:: PROMPT ::
From the listing below, pull each line that includes "Story".

:: DATASET EXTRACT ::
^^^^

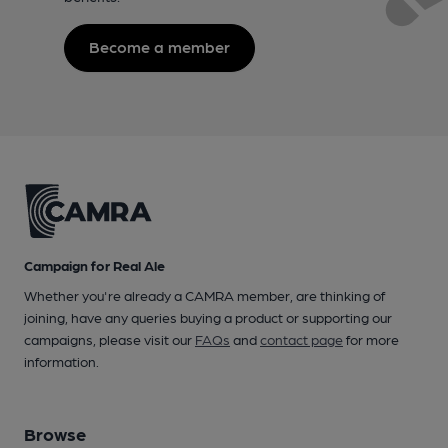
Become a member
Campaign for Real Ale
Whether you're already a CAMRA member, are thinking of
joining, have any queries buying a product or supporting our
campaigns, please visit our
FAQs
and
contact page
for more
information.
Browse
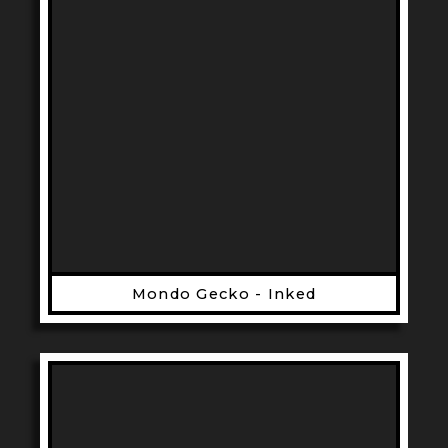
Mondo Gecko - Inked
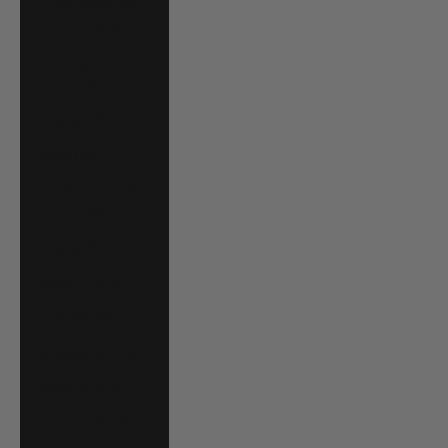
Hong Kong SAR
(HKD $)
Hungary (HUF
Ft)
Iceland (ISK kr)
India (INR ₹)
Indonesia (IDR
Rp)
Ireland (EUR €)
Israel (ILS ₪)
Italy (EUR €)
Jamaica (JMD $)
Japan (JPY ¥)
Jersey (USD $)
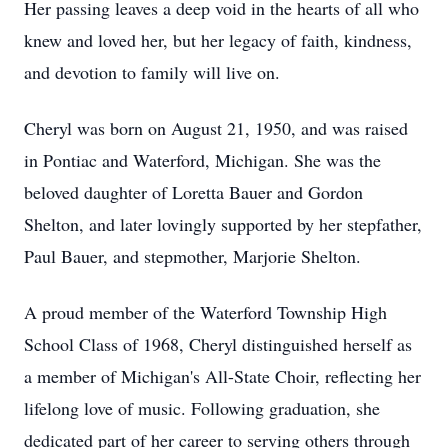
Her passing leaves a deep void in the hearts of all who
knew and loved her, but her legacy of faith, kindness,
and devotion to family will live on.
Cheryl was born on August 21, 1950, and was raised
in Pontiac and Waterford, Michigan. She was the
beloved daughter of Loretta Bauer and Gordon
Shelton, and later lovingly supported by her stepfather,
Paul Bauer, and stepmother, Marjorie Shelton.
A proud member of the Waterford Township High
School Class of 1968, Cheryl distinguished herself as
a member of Michigan's All-State Choir, reflecting her
lifelong love of music. Following graduation, she
dedicated part of her career to serving others through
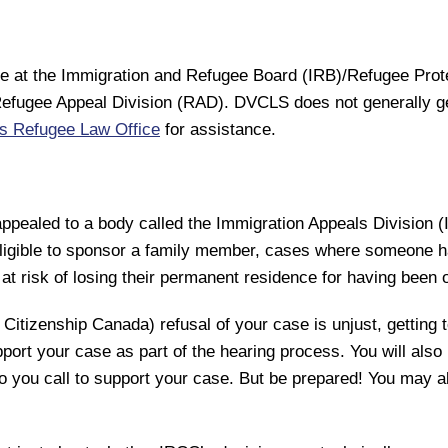
se at the Immigration and Refugee Board (IRB)/Refugee Prot
he Refugee Appeal Division (RAD). DVCLS does not generally 
’s Refugee Law Office
for assistance.
ppealed to a body called the Immigration Appeals Division 
igible to sponsor a family member, cases where someone has
t risk of losing their permanent residence for having been 
Citizenship Canada) refusal of your case is unjust, getting t
ort your case as part of the hearing process. You will also 
ho you call to support your case. But be prepared! You may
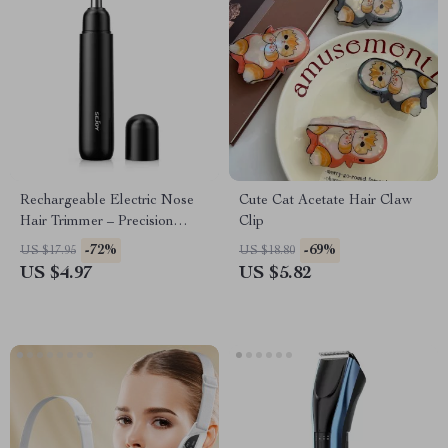
Rechargeable Electric Nose
Cute Cat Acetate Hair Claw
Hair Trimmer – Precision
Clip
Grooming for Men & Women
-72%
-69%
US $17.95
US $18.80
US $4.97
US $5.82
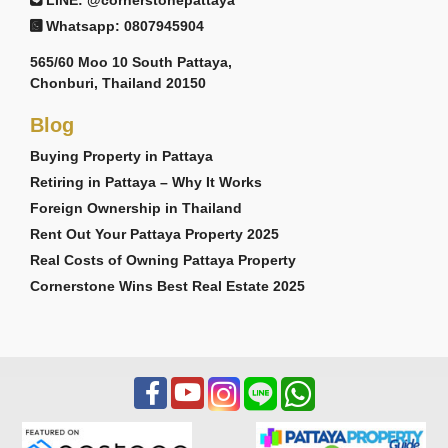
LINE: @cornerstonepattaya
Whatsapp: 0807945904
565/60 Moo 10 South Pattaya,
Chonburi, Thailand 20150
Blog
Buying Property in Pattaya
Retiring in Pattaya – Why It Works
Foreign Ownership in Thailand
Rent Out Your Pattaya Property 2025
Real Costs of Owning Pattaya Property
Cornerstone Wins Best Real Estate 2025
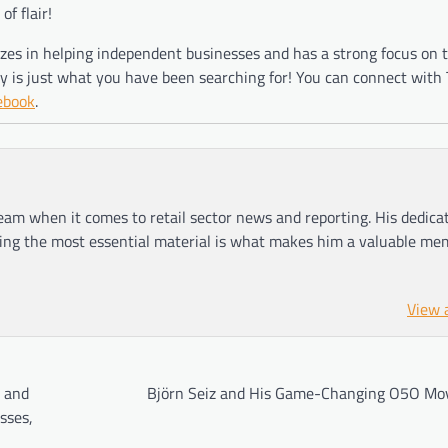
f flair!
lizes in helping independent businesses and has a strong focus on 
 is just what you have been searching for! You can connect with 
ebook
.
am when it comes to retail sector news and reporting. His dedica
ting the most essential material is what makes him a valuable me
View 
n and
Björn Seiz and His Game-Changing O5O M
sses,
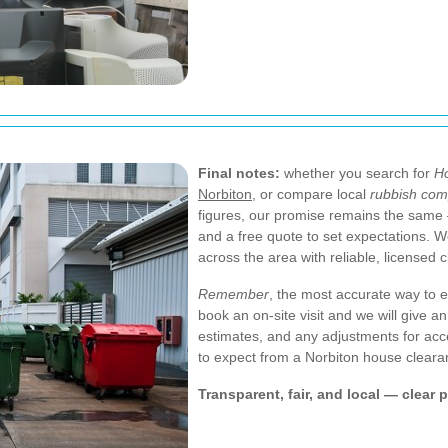
Final notes:
whether you search for
Ho
Norbiton
, or compare local
rubbish com
figures, our promise remains the same —
and a free quote to set expectations. 
across the area with reliable, licensed 
Remember
, the most accurate way to e
book an on-site visit and we will give 
estimates, and any adjustments for acc
to expect from a Norbiton house cleara
Transparent, fair, and local — clear 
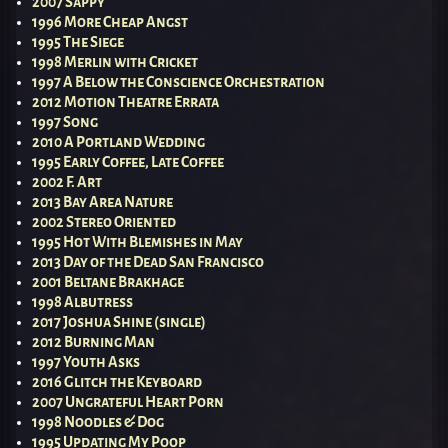
2007 Sappy
1996 More Cheap Angst
1995 The Siege
1998 Merlin with Cricket
1997 A Below the Conscience Orchestration
2012 Motion Theatre Errata
1997 Song
2010 A Portland Wedding
1995 Early Coffee, Late Coffee
2002 F. Art
2013 Bay Area Nature
2002 Stereo Oriented
1995 Hot With Blemishes in May
2013 Day of the Dead San Francisco
2001 Beltane Brakhage
1998 Albutress
2017 Joshua Shine (single)
2012 Burning Man
1997 Youth Asks
2016 Glitch the Keyboard
2007 Ungrateful Heart Porn
1998 Noodles & Dog
1995 Updating My Poop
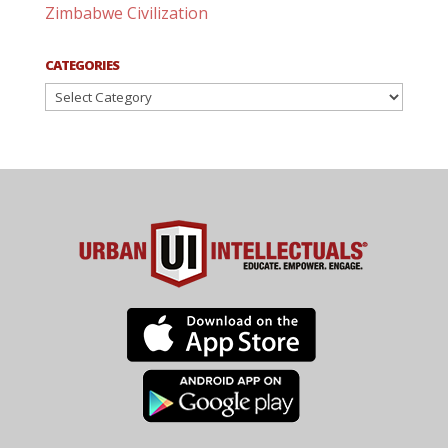
Zimbabwe Civilization
CATEGORIES
Categories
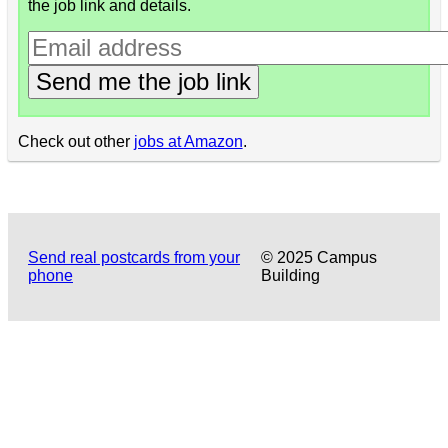
the job link and details.
Send me the job link
Check out other
jobs at Amazon
.
Send real postcards from your
© 2025 Campus
phone
Building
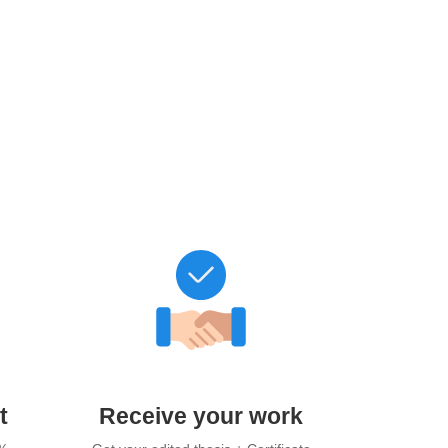
t
Receive your work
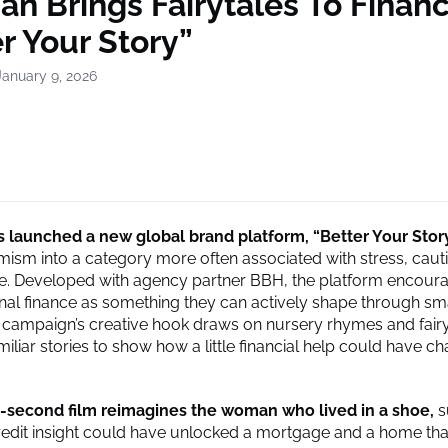
an Brings Fairytales To Finan
r Your Story”
January 9, 2026
 launched a new global brand platform, “Better Your Story
timism into a category more often associated with stress, caut
. Developed with agency partner
BBH
, the platform encour
nal finance as something they can actively shape through sm
 campaign’s creative hook draws on nursery rhymes and fairy
iliar stories to show how a little financial help could have c
-second film reimagines the woman who lived in a shoe,
s
credit insight could have unlocked a mortgage and a home that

^^^^

:: EXERCISE ANSWER ::
r Your Story”
 launched a new global brand platform, “Better Your Story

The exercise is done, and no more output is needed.